■ Exercise requirements
Each line from the one holding "un document col·lectiu que recull les" to the last line of the listing must be set down exactly. No pictures are to be included.

--- The data ---

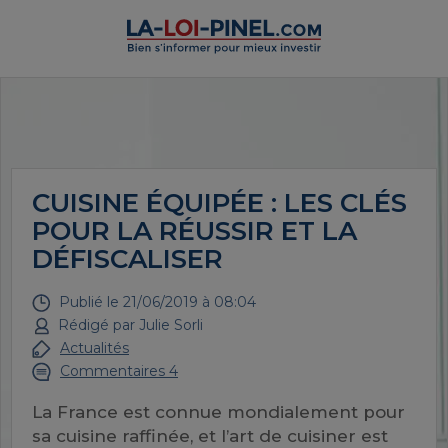
CUISINE ÉQUIPÉE : LES CLÉS
POUR LA RÉUSSIR ET LA
DÉFISCALISER
Publié le
21/06/2019 à 08:04
Rédigé par
Julie Sorli
Actualités
Commentaires 4
La France est connue mondialement pour
sa cuisine raffinée, et l’art de cuisiner est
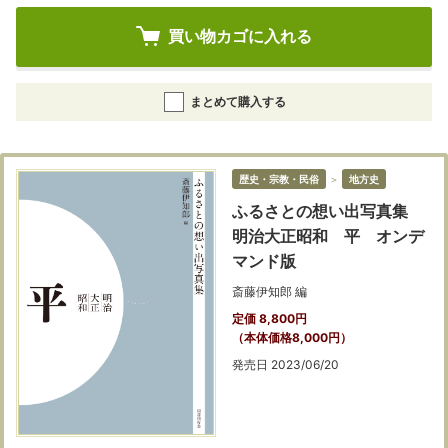
買い物カゴに入れる
まとめて購入する
歴史・宗教・民俗
＞
地方史
ふるさとの想い出写真集
明治大正昭和 平 オンデ
マンド版
斎藤伊知郎 編
定価 8,800円
（本体価格8,000円）
発売日 2023/06/20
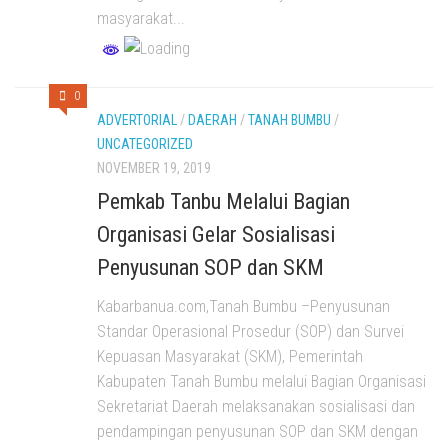
masyarakat...
0
ADVERTORIAL
/
DAERAH
/
TANAH BUMBU
/
UNCATEGORIZED
NOVEMBER 19, 2019
Pemkab Tanbu Melalui Bagian
Organisasi Gelar Sosialisasi
Penyusunan SOP dan SKM
Kabarbanua.com,Tanah Bumbu –Penyusunan
Standar Operasional Prosedur (SOP) dan Survei
Kepuasan Masyarakat (SKM), Pemerintah
Kabupaten Tanah Bumbu melalui Bagian Organisasi
Sekretariat Daerah melaksanakan sosialisasi dan
pendampingan penyusunan SOP dan SKM dengan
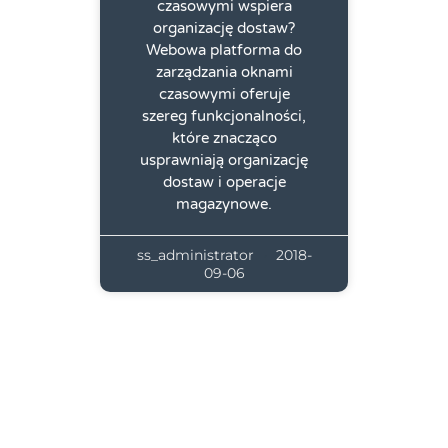
czasowymi wspiera
organizację dostaw?
Webowa platforma do
zarządzania oknami
czasowymi oferuje
szereg funkcjonalności,
które znacząco
usprawniają organizację
dostaw i operacje
magazynowe.
ss_administrator
2018-
09-06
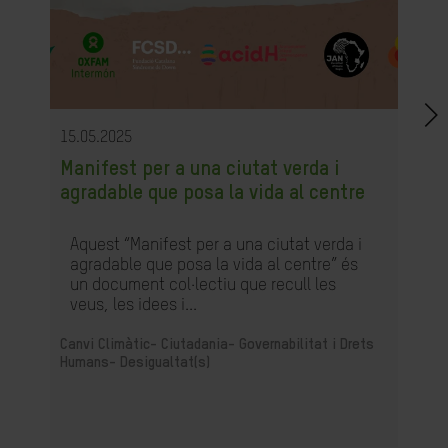
15.05.2025
Manifest per a una ciutat verda i
agradable que posa la vida al centre
Aquest “Manifest per a una ciutat verda i
agradable que posa la vida al centre” és
un document col·lectiu que recull les
veus, les idees i...
Canvi Climàtic-
Ciutadania- Governabilitat i Drets
Humans-
Desigualtat(s)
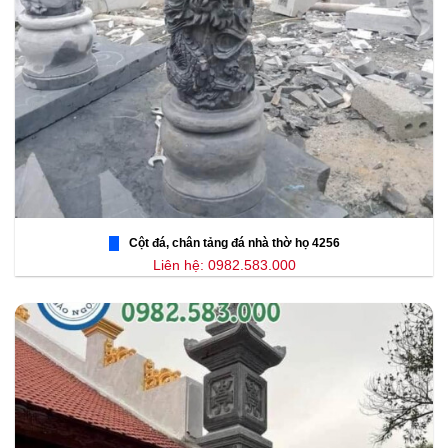
Cột đá, chân tảng đá nhà thờ họ 4256
Liên hệ: 0982.583.000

---

■ Response to this exercise
un document col·lectiu que recull les
veus, les idees i...
Canvi Climàtic-
Ciutadania- Governabilitat i Drets
Humans-
Desigualtat(s)
Cột đá, chân tảng đá nhà thờ họ 4256
Liên hệ: 0982.583.000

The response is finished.